Texas Attorney General Candidate Says If He Wins, He Would Try To Revoke Democratic Leader Gene Wu’s Citizenship

Aaron Reitz, among the GOP candidates running to be Texas attorney general, suggested Monday, without evidence, that the Texas House Democratic leader, who is Asian, lied during the citizenship application process and should have his citizenship revoked.

“As AG, I want to see [Rep. Gene Wu] de-naturalized,” he posted on X in response to a 28-second clip of an interview with Wu years ago about racial divisions in the country.

The clip, from a 2024 interview, instantly angered some Texas Republicans who accused Wu, a Democrat from Houston, of being anti-white and racist for his suggestion that non-white communities could come together to win elections in Texas once they realized they “share the same oppressor.”

Reitz faces three others for the GOP nomination in the March 3 primary: state Sens. Joan Huffman of Houston and Mayes Middleton of Galveston, as well as U.S. Rep. Chip Roy of Austin. He appeared to be the only candidate offering to take action against Wu for his comments.

“On what basis? He probably hid his anti-American sentiment throughout his citizenship application process – the details of which are conspicuously absent from the public record,” Reitz wrote on social media. “Wu is a subversive whose citizenship should be revoked.”

Through a spokesman, Wu declined to comment.

Denaturalizations are historically rare and, under federal law, can only happen if someone has committed fraud while applying for citizenship. The federal government can also denaturalize someone if they become affiliated with the Communist Party or a terrorist organization within a few years of becoming a citizen.

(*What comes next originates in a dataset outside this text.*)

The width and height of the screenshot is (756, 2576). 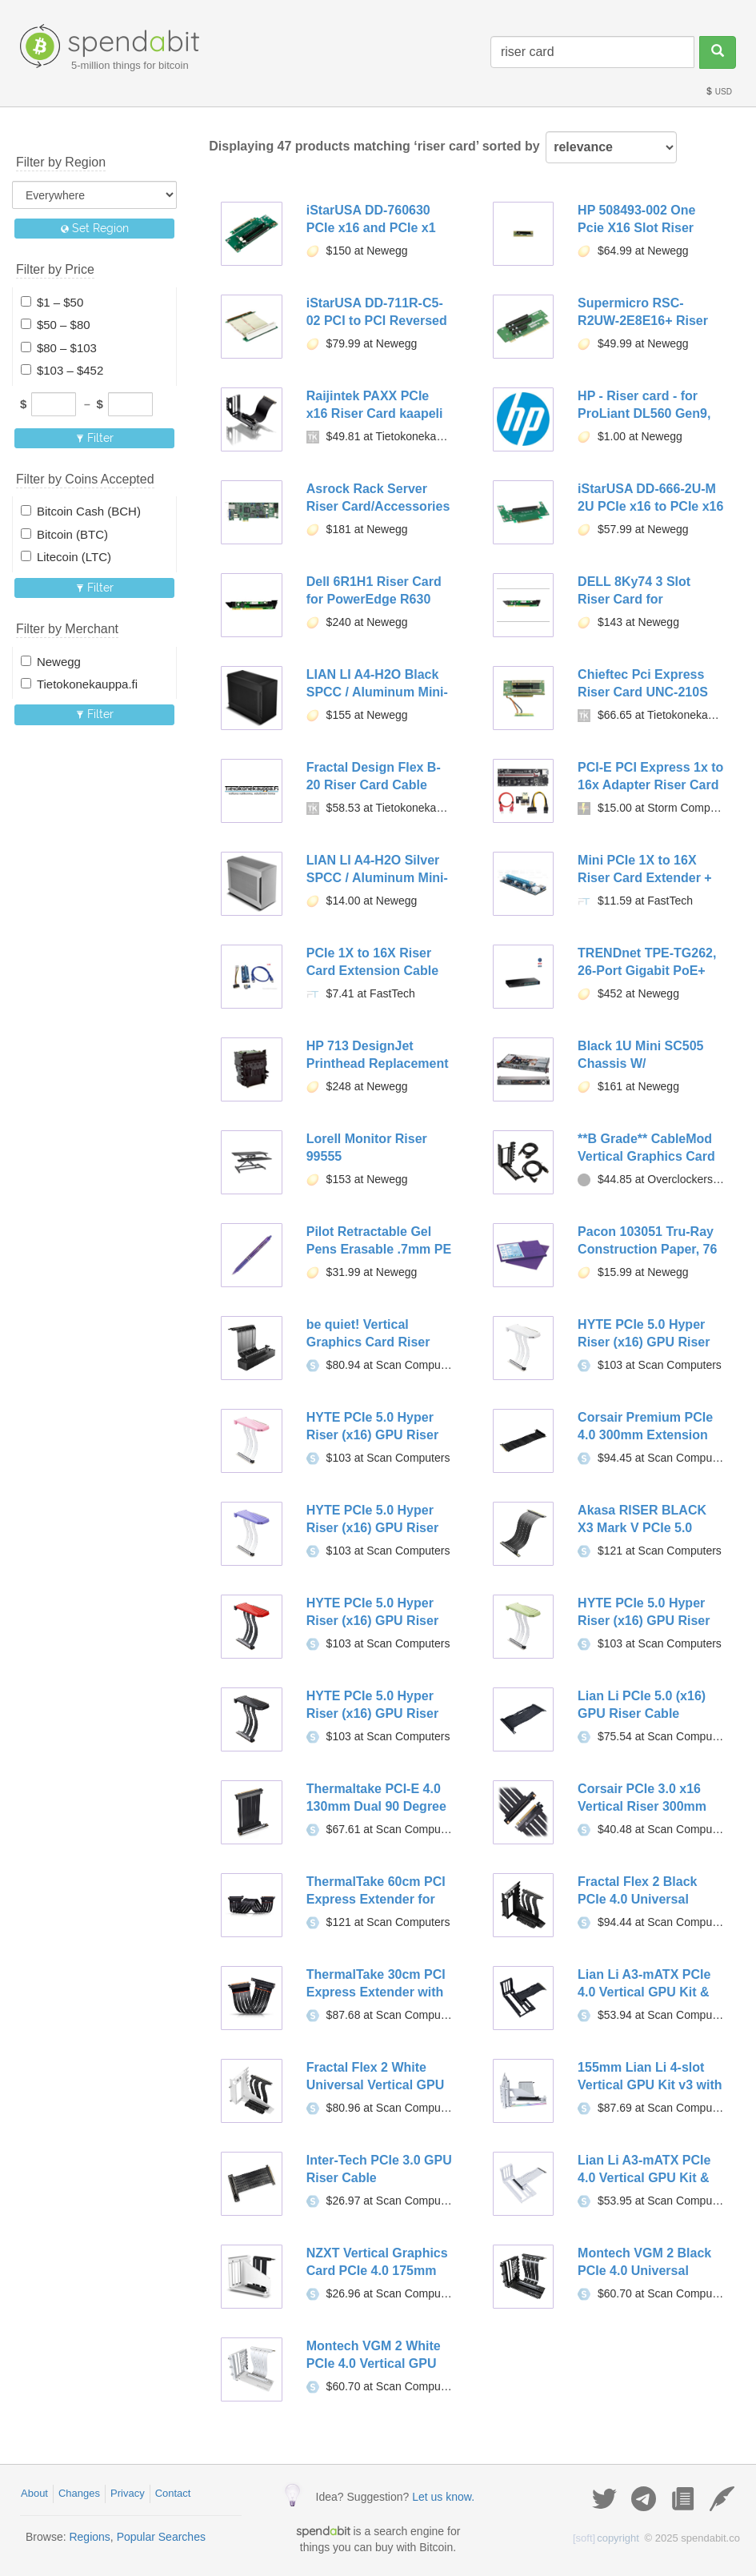 I want to click on Popular Searches, so click(x=161, y=2536).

President Donald Trump has increasingly pointed to denaturalization as a means of stepping up his crackdown on immigrants. Last year, the administration issued guidance to U.S. Citizenship and Immigration Services field offices, issuing monthly quotas for offices to initiate denaturalization cases.

The video clip that went viral shows Wu talking about the relationships between different immigrant communities. The entire nearly 40-minute interview features a conversation about Texas GOP leadership, life in Texas for immigrants, and Wu’s life since migrating as a child from China with his family and seeing Houston’s Asian-American community flourish.

“I always tell people the day the Latino, African-American, Asian and other communities realize they share the same oppressor is the day we start winning,” Wu says in the short clip circulating on social media. “We have the ability to take over this country and do what’s necessary for everyone and do the right thing. But the problem is that our communities are divided.”

The video was posted on Saturday night by an X account with nearly 4 million followers. A few hours later, it was reposted by LibsofTikTok, the right-wing disinformation account with nearly 5 million followers.

By Monday morning, many Texas Republicans were outraged by Wu.

US Senator Ted Cruz said that “the Democratic Party is built on bigotry.” Paxton called Wu a “radical racist who hates millions of Texans just because they’re white.”

Roy, in a heated primary contest against Reitz, has said Wu should resign his state House seat, a move cheered by other conservative influencers and commentators.

“Unlike many Democrats, he admits his racism against white people and calls for a ‘takeover of this country,'” Roy wrote on social media. “He should resign or the TX House should strip him of all power.”

Bo French, the former Tarrant County GOP chairman who is running for a seat on the Texas Railroad Commission, referred to Wu as a “comium,” even as Wu shared personal stories about how his family was victimized by the Chinese Communist Party.

Texas Republicans on Capitol Hill and beyond have for years baselessly accused Wu of similar crimes and questioned his loyalty to state and country. Criticism reached a new peak last summer when Wu and other House Democrats left the state to delay passage of a new congressional map designed to maximize GOP gains in the US House.

Two lawsuits seeking to remove Wu from office for violating the quorum remain pending before the state supreme court.

At one point in the interview from which the viral clip came, Wu talks about how he sees all residents of his district as Americans, regardless of their legal status. The journalist’s host then asks Wu about his biggest fears for Houston’s undocumented population during Trump’s second term, assured by promises of a historic deportation effort.

“It’s not just the fate of undocumented people. It’s the fate of all immigrants,” Wu replies, pointing to the internment of 120,000 Japanese Americans during World War II. “People say I’m not worried. I’m a citizen. . . . When the mass deportation starts, I promise you it’s not just illegal immigrants that will be affected, it’s Americans.”